Abstract

This volume is in part the culmination of David E. Underdown’s many prolific years of research into early modern social history and especially early modern popular culture. After Underdown’s very sad death from cancer, Susan D. Amussen decided to revise and complete the manuscript he had left, taking it in new and exciting directions that engage fully with recent work in early modern gender studies. The results could have been a cacophony; instead, Amussen’s efforts work to bring Underdown’s ideas into full and fruitful dialogue with recent gender studies. Much of the material covered in Gender, Culture and Politics in England, 1560–1640, will be familiar to those who remember Underdown’s contested and significant intervention in gender debates in the 1980s. Underdown claimed that the mid-seventeenth century was the site of a gender crisis signified by rough ridings, images of the world turned upside down, pamphlets and plays on the woman debate, stage misogyny, the rise of the punishment for scolds, and the presence of unruly women at court (Revel, Riot and Rebellion: Popular Politics and Culture in England 1603–1660 [1985]).
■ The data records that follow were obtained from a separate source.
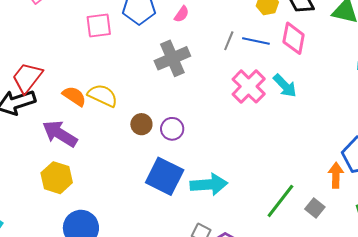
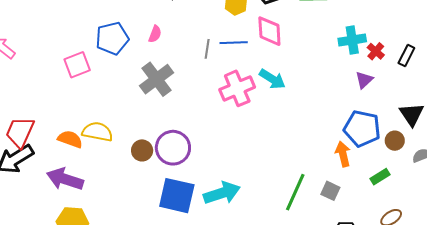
pink cross: (249, 86) -> (237, 88), turned 36
purple circle: (172, 129) -> (173, 148), size x1.5

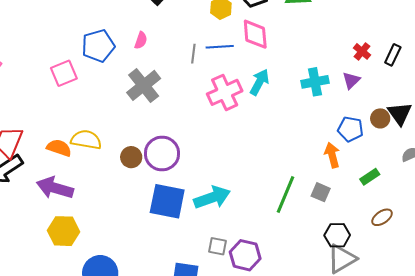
cyan cross: (352, 40) -> (315, 82), moved
cyan arrow: (272, 79) -> (259, 82), turned -92
blue pentagon: (362, 129) -> (350, 129), size x0.7
brown circle: (395, 141) -> (380, 118), moved

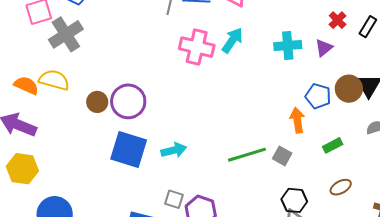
gray cross: (144, 85) -> (66, 34), moved
pink cross: (225, 92) -> (197, 47), turned 32
brown circle: (380, 118) -> (349, 89), size x1.4
green line: (286, 194) -> (247, 155), turned 45
cyan arrow: (212, 197) -> (174, 150), size x0.7

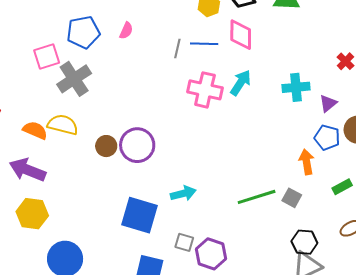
purple triangle: (324, 48) -> (328, 103), moved
blue square: (129, 149) -> (139, 215), moved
It is salutary to look back at the material that underpinned the thesis, though arguably this volume falls short in addressing the many attempts to refute it; rather than seeking to rebut the claims of, say, Martin Ingram, who argued strenuously against the idea of a mid-century gender crisis, this volume simply restates Revel’s original position. At times, this can feel frustrating, even disappointing. It seems particularly regrettable that the sophisticated theorization of the very idea of inversion, carried out mostly by literary critics such as Patricia Parker and Jonathan Dollimore, is entirely ignored. These critics argue that all order relies on the practice of its inversion in order to maintain itself as visible. If this is correct, then the existence of misogynist invective and rites of inversion are proof that patriarchy was in good shape in the mid-seventeenth century rather than the reverse.